Nanochat Additions Over nanoGPT | Generated by AI

Home 2026.06

Here’s the full breakdown of what nanochat adds over nanoGPT:

━━━━━━━━━━━━━━━━━━━━━━━━━━━━━━━━━━━━━━━━━━━━━━ nanochat vs nanoGPT — What’s Extra ━━━━━━━━━━━━━━━━━━━━━━━━━━━━━━━━━━━━━━━━━━━━━━

nanoGPT is a pretraining-only harness. It has:

nanochat is the full LLM lifecycle in one repo. Here’s every major addition:

━━━━━━━━━━━━━━━━━━━━━━━━━━━━━━━━━━━━━━━━━━━━━━

  1. MODEL ARCHITECTURE (gpt.py) — significantly upgraded ━━━━━━━━━━━━━━━━━━━━━━━━━━━━━━━━━━━━━━━━━━━━━━
Feature nanoGPT nanochat
Positional encoding Learned (wpe embedding) Rotary (RoPE) — no wpe
Normalization LayerNorm (learnable) RMSNorm (no learnable params)
Activation GELU ReLU² (relu squared)
Attention Single combined c_attn Separate c_q, c_k, c_v, c_proj
KV heads MHA only Grouped-Query Attention (GQA)
QK norm No Yes (q,k normalized after RoPE)
Bias Yes (configurable) No bias anywhere
Weight tying Yes (wte = lm_head) No — untied embeddings
Dropout Yes No dropout at all
Logit softcap No Yes (tanh softcap at ±15)
Sliding window attention No Yes (SSSL pattern per layer)
Value Embeddings No ResFormer-style value residual
Smear (prev token mix) No Gate-mixed prev token embedding
Backout (mid-layer sub) No Subtract halfway residual
Residual scaling Fixed Per-layer resid_lambdas + x0
Flash Attention PyTorch SDPA FA3 → FA2 → SDPA fallback chain
KV Cache None (crop-based) Proper FA3 KV cache for inference
FP8 training No Dynamic tensorwise FP8 (e4m3/e5m2)
Optimizer Single AdamW MuonAdamW (Muon for matrices,
    AdamW for embeddings/scalars)
Weight init Normal(0, 0.02) Uniform for attn, zeros for proj,
    explicit per-layer resid/x0 init
Vocab padding Yes (to 50304) Yes (to nearest 64)

Key architecture changes explained:

RoPE vs learned positional: nanoGPT adds a learned embedding per position (wpe). nanochat uses rotary embeddings — relative position encoded via rotation in complex space.

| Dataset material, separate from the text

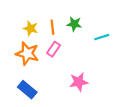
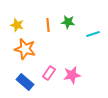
yellow star: (31, 28) -> (17, 25), moved
pink rectangle: (54, 49) -> (49, 73), moved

Better length generalization.

ReLU² vs GELU: F.relu(x).square() — simpler, faster, empirically competitive at this scale. No erf computation.

GQA: n_kv_head can be < n_head. E.g. 6 query heads but only 6 KV heads (equal here, but the infrastructure supports GQA ratios). Saves KV cache memory during inference.

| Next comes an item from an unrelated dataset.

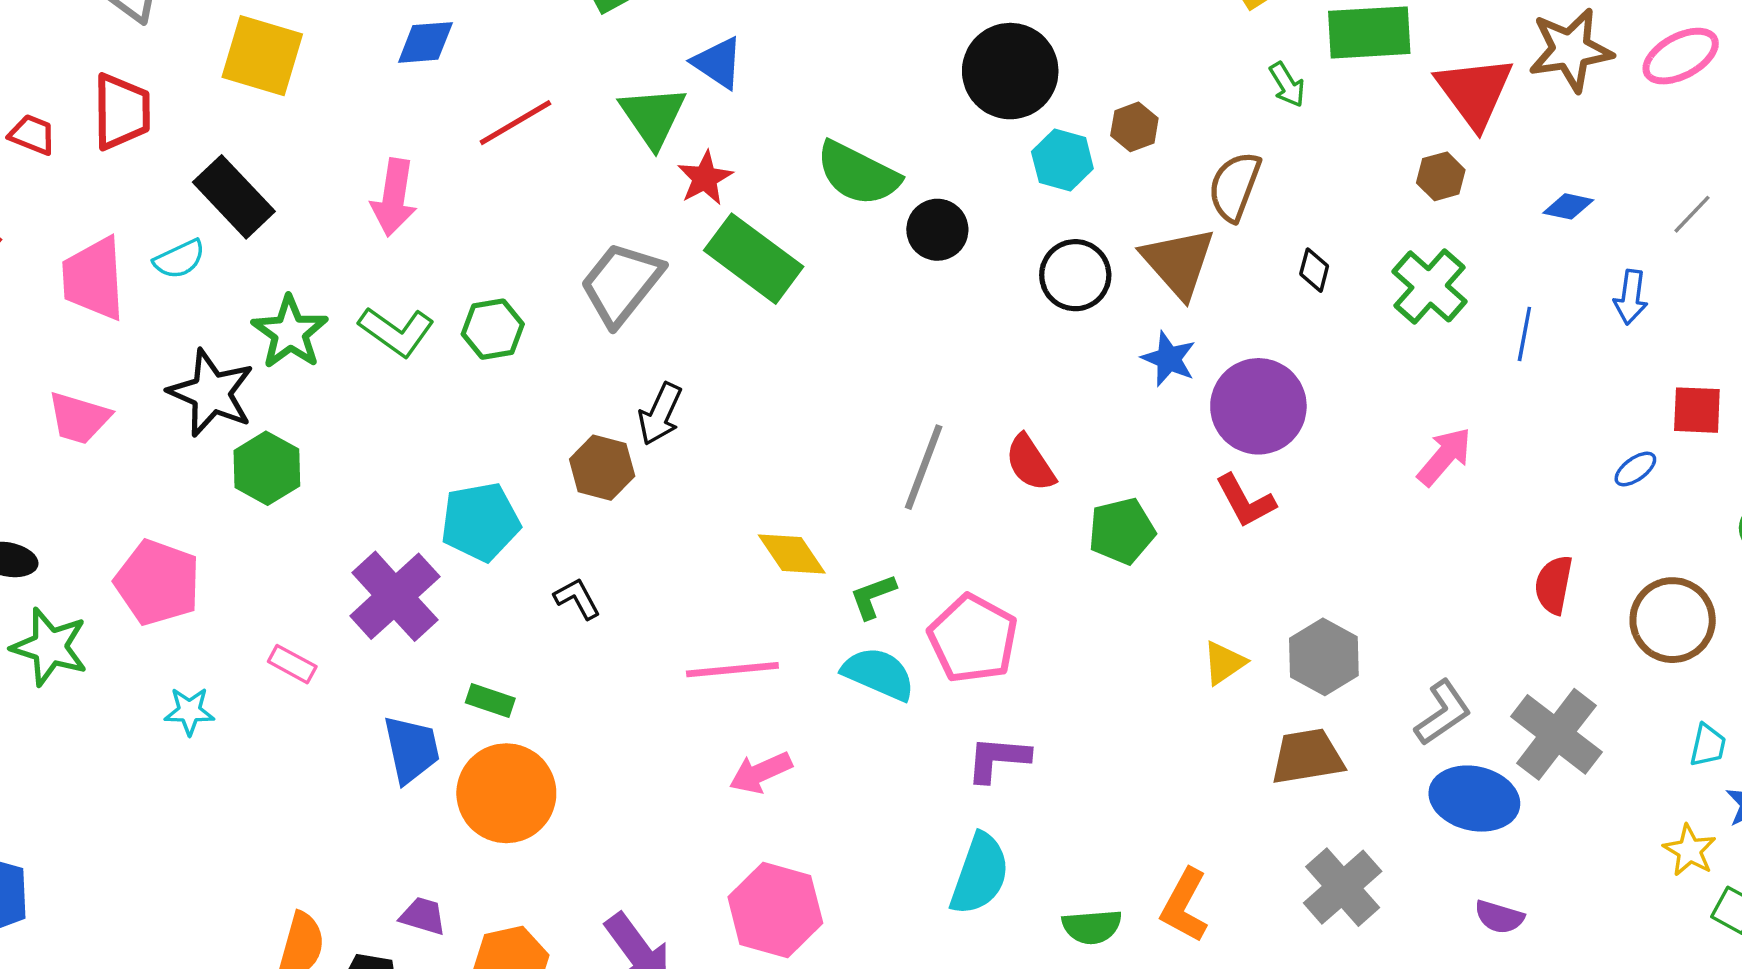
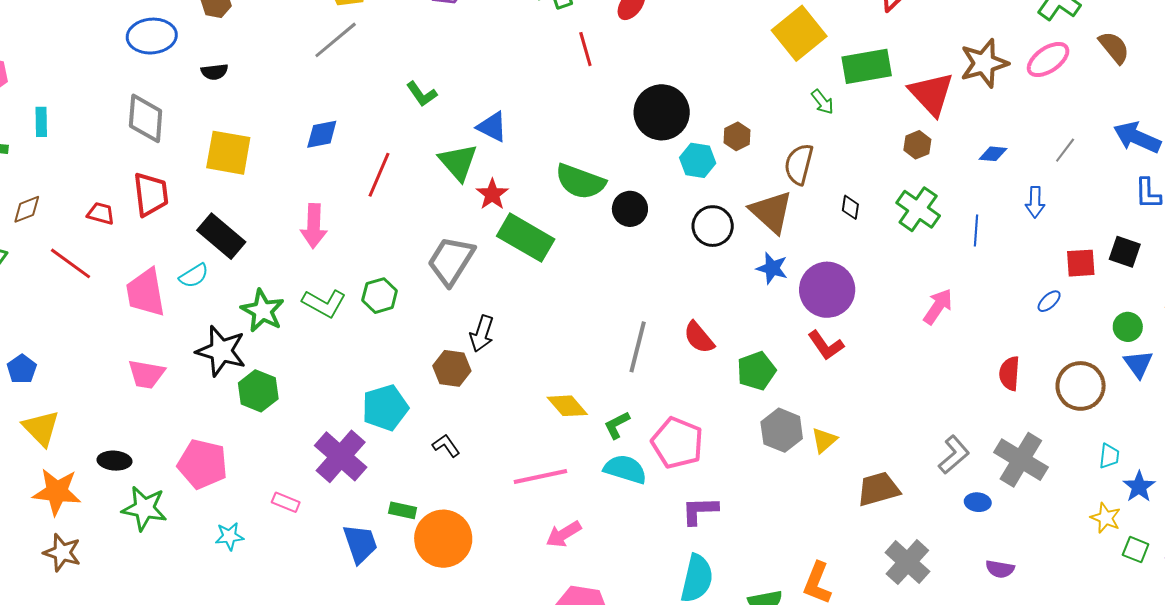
red line: (515, 123) -> (379, 175), turned -30
gray hexagon: (1324, 657) -> (782, 430), moved
orange circle: (506, 793) -> (443, 539), moved
blue ellipse: (1474, 799) -> (978, 502), size x0.5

Sliding window: The SSSL pattern means 3 layers use short window (1/4 context), 1 layer uses full context. Tiled across layers. Final layer always full. Saves FLOPs on most layers while preserving long-range capability.

Value Residuals (ResFormer): Every other layer has learned per-token embeddings (value_embeds) that get gated into the V tensor. v = v + gate * ve. Alternating layers, last always included.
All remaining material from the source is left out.